Price: from £19,375 (£23,090 116i Sport as tested)
Engine capacity: 1.6 litre (136 bhp)
Top speed (mph): 130
0-62 (seconds): 8.5
Fuel economy (mpg): 49.6
C02 emissions (g/km): 132
Its bonnet still stretches away into the distance, its sides are still unfeasibly high for a small car and its rear-end still looks like it has been smashed against a heavy goods lorry at speed. Yes, the BMW 1 Series is still an ugly car. And while BMW has given the smallest car in its garage a mid-life design makeover, an updated engine and fixed some of its biggest flaws, the odd combination of sloping curves and drastic leading lines have done little to make it more attractive to look at.
Not that Britain's army of Beemer fans and fully grown boy racers with company car allowances to spend are likely to mind. More than 1.2 million models of the "poor man's BMW" have been sold worldwide since its launch in 2004, and the new model is expected to be as popular as ever. This despite concern from Jeremy Clarkson and the high-speed idiot brigade that the entry-level 1 Series is sailing dangerously close to diluting BMW's performance brand.
Why then has the 1 Series been so popular? It might be a dog's dinner to look at (and seem a step-down from the sporty mile-eaters and executive behemoths which are central to the brand), but from behind the wheel it comes close to achieving BMW's claim of being the "Ultimate Driving Machine". Yes it's nonsensical advertising speak, but the 1 Series really does succeed in ticking lots of performance boxes, as I found out on a trip down to the Goodwood Revival in a 116i Sport model recently.

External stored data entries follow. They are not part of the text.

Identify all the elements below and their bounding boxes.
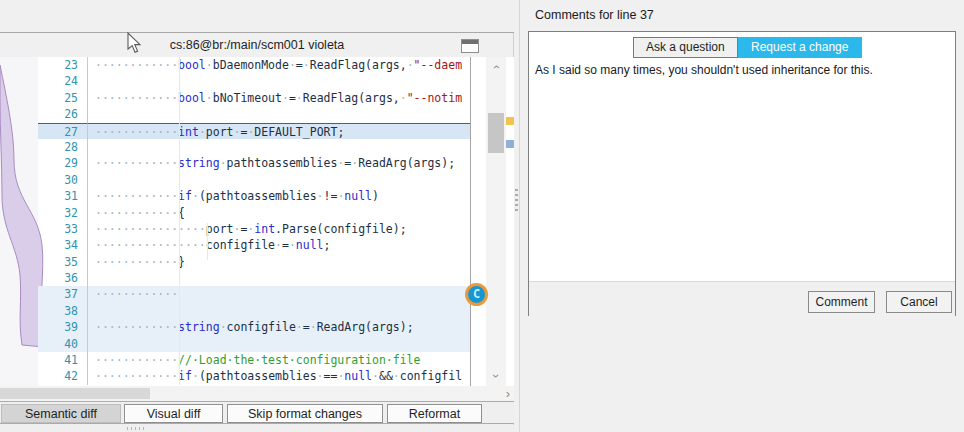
code-line[interactable]: 26 (0, 106, 470, 122)
code-line[interactable]: 33················port·=·int.Parse(confi… (0, 221, 470, 237)
code-text: ············bool·bDaemonMode·=·ReadFlag(… (88, 57, 470, 73)
diff-toolbar: Semantic diffVisual diffSkip format chan… (0, 401, 514, 424)
diff-panel: cs:86@br:/main/scm001 violeta 23········… (0, 0, 514, 432)
code-line-margin (0, 139, 38, 155)
line-number: 27 (38, 123, 88, 139)
code-text: ············bool·bNoTimeout·=·ReadFlag(a… (88, 90, 470, 106)
code-line-margin (0, 286, 38, 302)
bottom-splitter[interactable] (0, 425, 514, 432)
code-line[interactable]: 23············bool·bDaemonMode·=·ReadFla… (0, 57, 470, 73)
code-area-border (470, 57, 471, 386)
code-line[interactable]: 36 (0, 270, 470, 286)
code-text: ············if·(pathtoassemblies·!=·null… (88, 188, 470, 204)
skip-format-changes-button[interactable]: Skip format changes (227, 404, 383, 423)
cancel-button[interactable]: Cancel (886, 291, 952, 313)
code-text: ············//·Load·the·test·configurati… (88, 352, 470, 368)
vertical-scrollbar-thumb[interactable] (488, 113, 504, 153)
comment-button[interactable]: Comment (808, 291, 875, 313)
code-line[interactable]: 28 (0, 139, 470, 155)
code-line-margin (0, 90, 38, 106)
splitter-grip-icon (515, 186, 518, 214)
tab-ask-a-question[interactable]: Ask a question (633, 37, 738, 58)
line-number: 30 (38, 172, 88, 188)
splitter-grip-icon (127, 427, 144, 432)
code-text (88, 139, 470, 155)
code-line-margin (0, 57, 38, 73)
indent-guide (207, 223, 208, 260)
code-text: ············} (88, 254, 470, 270)
comment-box-footer: Comment Cancel (529, 281, 955, 316)
vertical-scrollbar[interactable]: › › (486, 57, 506, 386)
code-line[interactable]: 37············ string·preloadTestRunners… (0, 286, 470, 302)
code-line[interactable]: 24 (0, 73, 470, 89)
top-toolbar-strip (0, 0, 514, 33)
code-text (88, 106, 470, 122)
code-line-margin (0, 319, 38, 335)
code-line-margin (0, 188, 38, 204)
line-number: 31 (38, 188, 88, 204)
code-text: ············{ (88, 205, 470, 221)
horizontal-scrollbar-thumb[interactable] (0, 388, 150, 399)
visual-diff-button[interactable]: Visual diff (124, 404, 223, 423)
comment-text[interactable]: As I said so many times, you shouldn't u… (535, 63, 949, 77)
code-text: ············string·configfile·=·ReadArg(… (88, 319, 470, 335)
code-text: ············if·(pathtoassemblies·==·null… (88, 368, 470, 384)
code-line[interactable]: 32············{ (0, 205, 470, 221)
code-text (88, 336, 470, 352)
line-number: 34 (38, 237, 88, 253)
line-number: 26 (38, 106, 88, 122)
code-line-margin (0, 254, 38, 270)
code-line[interactable]: 42············if·(pathtoassemblies·==·nu… (0, 368, 470, 384)
code-line[interactable]: 34················configfile·=·null; (0, 237, 470, 253)
tab-request-a-change[interactable]: Request a change (738, 37, 862, 58)
code-text: ················configfile·=·null; (88, 237, 470, 253)
revision-title: cs:86@br:/main/scm001 violeta (0, 34, 514, 57)
code-line[interactable]: 40 (0, 336, 470, 352)
code-line-margin (0, 221, 38, 237)
code-line[interactable]: 25············bool·bNoTimeout·=·ReadFlag… (0, 90, 470, 106)
code-text (88, 303, 470, 319)
code-line[interactable]: 41············//·Load·the·test·configura… (0, 352, 470, 368)
code-line[interactable]: 31············if·(pathtoassemblies·!=·nu… (0, 188, 470, 204)
line-number: 41 (38, 352, 88, 368)
line-number: 23 (38, 57, 88, 73)
line-number: 24 (38, 73, 88, 89)
line-number: 25 (38, 90, 88, 106)
code-line-margin (0, 336, 38, 352)
horizontal-scrollbar[interactable]: › (0, 386, 514, 401)
scroll-up-icon[interactable]: › (486, 59, 506, 75)
reformat-button[interactable]: Reformat (387, 404, 482, 423)
scroll-down-icon[interactable]: › (486, 368, 506, 384)
code-line-margin (0, 73, 38, 89)
code-line-margin (0, 205, 38, 221)
code-line-margin (0, 123, 38, 139)
code-text: ················port·=·int.Parse(configf… (88, 221, 470, 237)
comment-box: Ask a questionRequest a change As I said… (528, 31, 956, 316)
code-line-margin (0, 352, 38, 368)
code-text (88, 73, 470, 89)
code-line[interactable]: 35············} (0, 254, 470, 270)
code-line-margin (0, 368, 38, 384)
code-text: ············string·pathtoassemblies·=·Re… (88, 155, 470, 171)
code-text: ············ string·preloadTestRunners·=… (88, 286, 470, 302)
code-line-margin (0, 270, 38, 286)
code-text: ············int·port·=·DEFAULT_PORT; (88, 123, 470, 139)
code-line[interactable]: 29············string·pathtoassemblies·=·… (0, 155, 470, 171)
comments-panel-title: Comments for line 37 (535, 8, 654, 22)
line-number: 29 (38, 155, 88, 171)
comment-badge[interactable]: C (465, 283, 488, 306)
line-number: 38 (38, 303, 88, 319)
line-number: 42 (38, 368, 88, 384)
code-line[interactable]: 30 (0, 172, 470, 188)
code-line[interactable]: 38 (0, 303, 470, 319)
maximize-window-icon[interactable] (461, 39, 479, 53)
scroll-right-icon[interactable]: › (506, 386, 510, 401)
code-line[interactable]: 39············string·configfile·=·ReadAr… (0, 319, 470, 335)
code-text (88, 270, 470, 286)
semantic-diff-button[interactable]: Semantic diff (1, 404, 121, 423)
code-line[interactable]: 27············int·port·=·DEFAULT_PORT; (0, 123, 470, 139)
code-line-margin (0, 237, 38, 253)
line-number: 37 (38, 286, 88, 302)
line-number: 36 (38, 270, 88, 286)
indent-guide (179, 57, 180, 385)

Its rear-wheel drive set-up (for sports car-like acceleration) sacrifices cabin space, but delivers agile handling that's firmly planted into corners and blisteringly quick out of them. BMW research shows that 80 per cent of 1 Series owners don't know if their car is front- or rear-wheel drive, or even know what the distinction means, but it's BMW's USP and one that's not abandoned on even this, its cheapest model. And as I head south, its smooth snatch-free transmission, excellent build quality and laser-guided steering make navigating London's congested streets and hooning through the open-country roads of Sussex equally enjoyable.
Parking by a shiny 6 Series convertible (the top of the BMW range) in the Goodwood car park it's still hard not to feel like the poor relation in the perfectionist German family, but that misses the point of the 1 Series. Yes, it's a fantastic driving car, but like the Ford Focus, Vauxhall Astra and VW Golf it is a five-door family hatchback with all the practicality, comfort and economy that entails. Gone even is the poor ride and cramped rear space (it's 85mm longer and 17mm wider than the one it replaces) of the original model. It's by no means perfect (with prices starting alarmingly high for a hatchback), but it really is a practical and livable machine that's also a fantastic driver's car.

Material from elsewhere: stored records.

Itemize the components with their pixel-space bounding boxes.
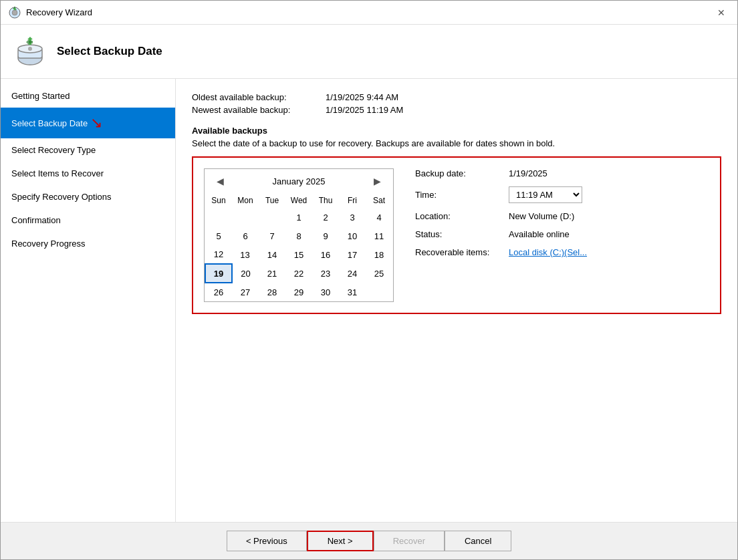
sidebar-item-select-items-to-recover[interactable]: Select Items to Recover [1, 162, 175, 185]
backup-date-row: Backup date: 1/19/2025 [415, 168, 709, 178]
calendar-day[interactable]: 25 [366, 264, 392, 283]
calendar-day[interactable]: 12 [205, 245, 232, 264]
footer: < Previous Next > Recover Cancel [1, 522, 737, 559]
oldest-value: 1/19/2025 9:44 AM [326, 92, 398, 102]
day-thu: Thu [312, 193, 339, 208]
calendar-day[interactable]: 31 [339, 283, 366, 301]
calendar-day[interactable]: 24 [339, 264, 366, 283]
calendar-day[interactable]: 26 [205, 283, 232, 301]
calendar-day[interactable]: 22 [285, 264, 312, 283]
wizard-icon [9, 7, 21, 19]
recoverable-label: Recoverable items: [415, 247, 509, 257]
calendar-day [205, 208, 232, 227]
calendar-day [232, 208, 259, 227]
calendar-week-0: 1234 [205, 208, 392, 227]
calendar-month-year: January 2025 [273, 176, 326, 186]
recoverable-row: Recoverable items: Local disk (C:)(Sel..… [415, 247, 709, 257]
main-content: Oldest available backup: 1/19/2025 9:44 … [176, 79, 737, 522]
oldest-label: Oldest available backup: [192, 92, 326, 102]
oldest-backup-row: Oldest available backup: 1/19/2025 9:44 … [192, 92, 721, 102]
calendar-day[interactable]: 2 [312, 208, 339, 227]
arrow-indicator: ↘ [90, 114, 102, 132]
section-desc: Select the date of a backup to use for r… [192, 138, 721, 148]
calendar-next-button[interactable]: ▶ [370, 174, 385, 188]
calendar-day[interactable]: 29 [285, 283, 312, 301]
recoverable-link[interactable]: Local disk (C:)(Sel... [509, 247, 587, 257]
sidebar-item-recovery-progress[interactable]: Recovery Progress [1, 232, 175, 255]
sidebar: Getting Started Select Backup Date ↘ Sel… [1, 79, 176, 522]
calendar-day[interactable]: 9 [312, 227, 339, 245]
recover-button[interactable]: Recover [374, 531, 445, 551]
calendar-day[interactable]: 23 [312, 264, 339, 283]
calendar-day[interactable]: 6 [232, 227, 259, 245]
sidebar-item-specify-recovery-options[interactable]: Specify Recovery Options [1, 185, 175, 208]
day-sat: Sat [366, 193, 392, 208]
location-label: Location: [415, 211, 509, 221]
calendar-day[interactable]: 17 [339, 245, 366, 264]
calendar-day [366, 283, 392, 301]
time-label: Time: [415, 190, 509, 200]
calendar-day[interactable]: 4 [366, 208, 392, 227]
title-bar-left: Recovery Wizard [9, 7, 92, 19]
calendar-week-1: 567891011 [205, 227, 392, 245]
backup-date-label: Backup date: [415, 168, 509, 178]
calendar-day[interactable]: 8 [285, 227, 312, 245]
calendar-day[interactable]: 27 [232, 283, 259, 301]
sidebar-item-getting-started[interactable]: Getting Started [1, 84, 175, 108]
calendar-day [259, 208, 285, 227]
calendar-day[interactable]: 10 [339, 227, 366, 245]
sidebar-item-select-backup-date[interactable]: Select Backup Date ↘ [1, 108, 175, 138]
header-wizard-icon [14, 35, 46, 67]
backup-panel: ◀ January 2025 ▶ Sun Mon Tue Wed Thu [192, 156, 721, 314]
calendar-day[interactable]: 13 [232, 245, 259, 264]
backup-date-value: 1/19/2025 [509, 168, 547, 178]
calendar-day[interactable]: 21 [259, 264, 285, 283]
time-row: Time: 11:19 AM 9:44 AM [415, 186, 709, 203]
calendar-day[interactable]: 15 [285, 245, 312, 264]
calendar-week-4: 262728293031 [205, 283, 392, 301]
app-icon-svg [9, 7, 21, 19]
calendar-prev-button[interactable]: ◀ [213, 174, 228, 188]
calendar-header: ◀ January 2025 ▶ [205, 169, 393, 193]
calendar-day[interactable]: 5 [205, 227, 232, 245]
status-value: Available online [509, 229, 570, 239]
day-tue: Tue [259, 193, 285, 208]
page-title: Select Backup Date [57, 45, 162, 58]
location-value: New Volume (D:) [509, 211, 574, 221]
header-icon [14, 35, 46, 67]
sidebar-active-label: Select Backup Date [11, 118, 88, 128]
sidebar-item-confirmation[interactable]: Confirmation [1, 208, 175, 232]
calendar-day[interactable]: 11 [366, 227, 392, 245]
header-area: Select Backup Date [1, 25, 737, 79]
calendar-day[interactable]: 18 [366, 245, 392, 264]
calendar-day[interactable]: 7 [259, 227, 285, 245]
day-mon: Mon [232, 193, 259, 208]
calendar-day[interactable]: 1 [285, 208, 312, 227]
title-bar: Recovery Wizard ✕ [1, 1, 737, 25]
calendar-week-3: 19202122232425 [205, 264, 392, 283]
recovery-wizard-window: Recovery Wizard ✕ Select Backup Date Get… [0, 0, 738, 560]
previous-button[interactable]: < Previous [227, 531, 307, 551]
calendar-day[interactable]: 28 [259, 283, 285, 301]
sidebar-item-select-recovery-type[interactable]: Select Recovery Type [1, 138, 175, 162]
calendar-day[interactable]: 19 [205, 264, 232, 283]
close-button[interactable]: ✕ [713, 5, 729, 21]
calendar-day[interactable]: 16 [312, 245, 339, 264]
calendar-container: ◀ January 2025 ▶ Sun Mon Tue Wed Thu [204, 168, 394, 302]
calendar-days-header: Sun Mon Tue Wed Thu Fri Sat [205, 193, 392, 208]
window-title: Recovery Wizard [26, 7, 92, 17]
calendar-day[interactable]: 14 [259, 245, 285, 264]
newest-label: Newest available backup: [192, 105, 326, 115]
content-area: Getting Started Select Backup Date ↘ Sel… [1, 79, 737, 522]
location-row: Location: New Volume (D:) [415, 211, 709, 221]
svg-point-1 [12, 10, 17, 15]
calendar-day[interactable]: 3 [339, 208, 366, 227]
details-panel: Backup date: 1/19/2025 Time: 11:19 AM 9:… [415, 168, 709, 265]
cancel-button[interactable]: Cancel [445, 531, 511, 551]
status-row: Status: Available online [415, 229, 709, 239]
time-select[interactable]: 11:19 AM 9:44 AM [509, 186, 582, 203]
calendar-day[interactable]: 30 [312, 283, 339, 301]
calendar-day[interactable]: 20 [232, 264, 259, 283]
next-button[interactable]: Next > [307, 531, 374, 551]
calendar-body: 1234567891011121314151617181920212223242… [205, 208, 392, 301]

Most buyers will opt for one of the more frugal diesel engines, soon to include the ultra-green 116d ED, which claims (provided you don't thrash it too often) CO2 emissions under the magic number of 99g/km, meaning car tax and congestion charge-free motoring. But even in its less-engaging incarnations it still plays to a buyer keen to ditch the humdrum of Vauxhalls, Fords and Toyotas for a proper dose of German luxury. And in this it delivers not only practicality and economy but the best handling and most fun per mile in its class. Squat looks aside, BMW has finally got the small car just right.